Dans le champ de la bande dessinée, Olivier Deprez n’a pas seulement introduit la technique de la gravure — une technique jusque-là quasi étrangère à la BD ­—, mais il a bouleversé les registres du lisible et du visible, recherché leurs croisements, leurs hybridations. Influencé par le graveur Frans Masereel, ce pionnier du roman en images, par des dessinateurs comme Alex Barbier, Munoz et Sampayo, l’artiste crée une poétique visuelle en noir et blanc, en bichromie ou en trichromie qui désaxe les codes de la lecture. Cela vaut pour le cahier Wrek Les indigènes de l’abstraction (« Wrek », anagramme de « Werk », « travail », « œuvre ») qui, puisant dans la bande de données d’images disponibles sur la toile, réarticule des images soustraites à leur première inscription. La démarche se situe moins dans le prolongement du détournement d’images propre au situationnisme que dans l’affirmation d’une post-esthétique du cut-up.

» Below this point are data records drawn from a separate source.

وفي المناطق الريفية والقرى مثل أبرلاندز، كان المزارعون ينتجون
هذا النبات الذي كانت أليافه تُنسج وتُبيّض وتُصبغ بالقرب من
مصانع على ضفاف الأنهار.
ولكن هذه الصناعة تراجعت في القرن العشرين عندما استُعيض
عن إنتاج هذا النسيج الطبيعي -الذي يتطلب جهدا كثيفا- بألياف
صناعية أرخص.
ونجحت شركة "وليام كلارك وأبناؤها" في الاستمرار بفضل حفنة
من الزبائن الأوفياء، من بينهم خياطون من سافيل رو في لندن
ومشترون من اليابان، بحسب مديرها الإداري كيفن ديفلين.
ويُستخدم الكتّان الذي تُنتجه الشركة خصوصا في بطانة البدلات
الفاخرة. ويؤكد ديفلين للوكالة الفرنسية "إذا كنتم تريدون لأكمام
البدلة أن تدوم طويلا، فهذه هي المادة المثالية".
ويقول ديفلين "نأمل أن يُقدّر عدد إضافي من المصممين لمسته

Peu importe que le lecteur reconnaisse ou non les sources, qu’il perçoive des images de Jackson Pollock : le résultat en aval brouille la généalogie. Si le récit vole en éclats, il revient par la bande, l’esprit rétablissant des enchaînements, des raccords narratifs.

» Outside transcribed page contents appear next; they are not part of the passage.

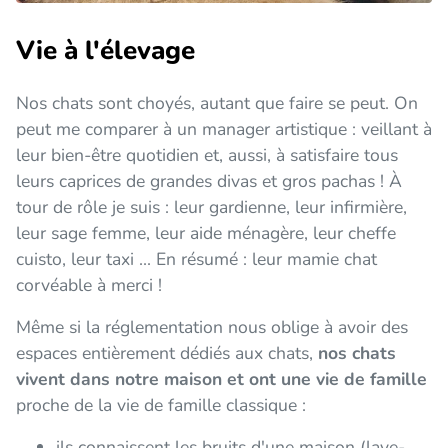
Vie à l'élevage
Nos chats sont choyés, autant que faire se peut. On
peut me comparer à un manager artistique : veillant à
leur bien-être quotidien et, aussi, à satisfaire tous
leurs caprices de grandes divas et gros pachas ! À
tour de rôle je suis : leur gardienne, leur infirmière,
leur sage femme, leur aide ménagère, leur cheffe
cuisto, leur taxi ... En résumé : leur mamie chat
corvéable à merci !
Même si la réglementation nous oblige à avoir des
espaces entièrement dédiés aux chats,
nos chats
vivent dans notre maison et ont une vie de famille
proche de la vie de famille classique :
ils connaissent les bruits d'une maison (lave-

Dans les deux autres cahiers qui composent le coffret, on trouve d’une part un long entretien avec Jan Baetens, une préface de Géraldine David, d’autre part le roman gravé à quatre mains (Olivier Deprez et Adolfo Avril) intitulé Construction et définition de la noise gravure, d’après Film de Samuel Beckett. La partition de ce roman répond à plusieurs choix : 1° celui de se baser sur le film expérimental écrit Beckett, réalisé par Alan Schneider en 1965, appelé Film, 2° de faire de la bichromie (orange pétant et vert foncé) l’équivalent du personnage beckettien, 3° de poser une noise gravure dans le sillage de la noise music. Dans Critique et clinique, Deleuze appréhende Film  sous l’angle du problème qu’il pose, à savoir celui de la perception, de la formule de Berkeley « esse est percipi », « être, c’est être perçu ». Incarné par Buster Keaton, le personnage de ce court-métrage tente de s’affranchir de cette équation, de se dérober au regard, de gagner le régime d’un devenir imperceptible. Par la répétition d’images, les griffures, les entailles qui déconstruisent l’unité du personnage, du décor, l’œuvre gravée de Deprez et d’Avril se construit autour des polarités du percevant et du perçu, de la quête d’une soustraction au regard. Comment échapper à l’ordre du rétinien qui constitue l’une des expressions de la perception et de l’auto-perception ? Les formes sont soumises à des striures, des hachures qui les malmènent ; l’orange grignote le champ du visible ; les visages sont balayés par des forces qui en érodent les traits.

Enté sur le film muet écrit par Beckett, le roman gravé livre un combat entre l’orange et le vert qui se superposent sur une même image. Un combat du vu et de l’invisible. Une épilepsie du sémiotique. Le drame du protagoniste beckettien se heurte à une révélation : on ne sort pas de la danse des regards, ceux d’autrui ou ceux qu’on porte sur soi ; on ne s’émancipe pas du scopique. Magnifique coffret, Wrek Not Work donne à voir le work in progress d’un artiste qui, co-fondateur du groupe FRMK, crée aussi des films (Après la mort, après la vie), des performances, des œuvres multimédia.